Starting the day with a run, a dog, sunrise, birds . . . and my favorite guy.
Who then makes us coffee and frozen fruit/yoghurt/avocado smoothies while we read our Bibles.
Biking to the hospital for rounds, which is not technically always my favorite, but the new interns are a breath of fresh air, and eager to learn. Here we are today in a sit-down teaching time at the canteen for chai. I'm working on a series of core lectures using the Kenya protocols to hone in on the top evidence-based interventions that impact leading causes of under-5 mortality. I do love teaching. This is a "discuss the next step in management with your neighbor" moment.
Grace is definitely a favorite thing, and I need a lot of it, so when a miracle like getting a line in a dehydrated 730-gram 25-week preem occurs after countless attempts, I give the glory to God:
It's not a favorite to see empty beds, and even today many are filling, but the lower patient volume does allow for more teaching time. Still praying for nurses to be paid, and the strike to end.

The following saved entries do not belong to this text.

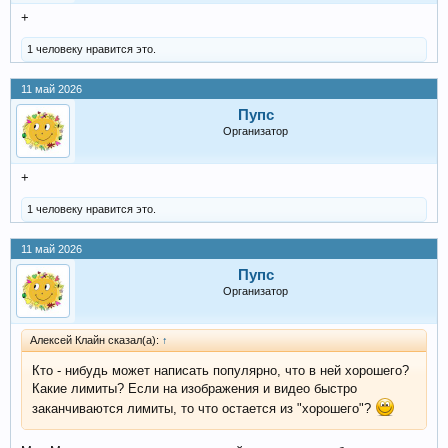
+
1 человеку нравится это.
11 май 2026
Пупс
Организатор
+
1 человеку нравится это.
11 май 2026
Пупс
Организатор
Алексей Клайн сказал(а):
↑
Кто - нибудь может написать популярно, что в ней хорошего?
Какие лимиты? Если на изображения и видео быстро
заканчиваются лимиты, то что остается из "хорошего"?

The other half of our life is supervising 9 teams in 4 countries, so another favorite is when we get team mates to visit us. We've had seven or eight different groups in the last few weeks, most staying a couple of nights, a couple just passing through. That means a full table, and creative sleeping arrangements.
Some, like these summer interns from Nairobi, accompany us to see our work . .
And give us a good excuse to go visit our local game reserve, Crescent Island.
A particularly favorite thing of mine is to see our Serge kids thriving. Life as a third-culture-kid can be very rich, but also carries chronic loss, grief, and stress, always the outsider, anxious for parents in dangerous situations, missing grandparents or former homes. These kids were evacuated from South Sudan in the latest wave of civil war, and I love seeing them blossom in a safer place here in Kenya, expressing their personalities and likes in their new home.
This one just wanted to see zebra after a year in Burundi, and there they are in the background as we took an evening walk.
This one also survived both Uganda and South Sudan, and is now discovering his musical and theatrical talents at RVA. Here he is in the lead male role in "You Can't Take it With You", which we were privileged to see.
Just had to throw this one in for sheer cuteness, as we walked by Maasai herding sheep.
And this third-culture kid sent us a photo as he was driving to Alaska . . . a REAL favorite is watching our own kids branch out into their lives, making hard decisions, taking risks, loving each other. Hearing from them, and SEEING them even if it's just photos, is a very favorite thing.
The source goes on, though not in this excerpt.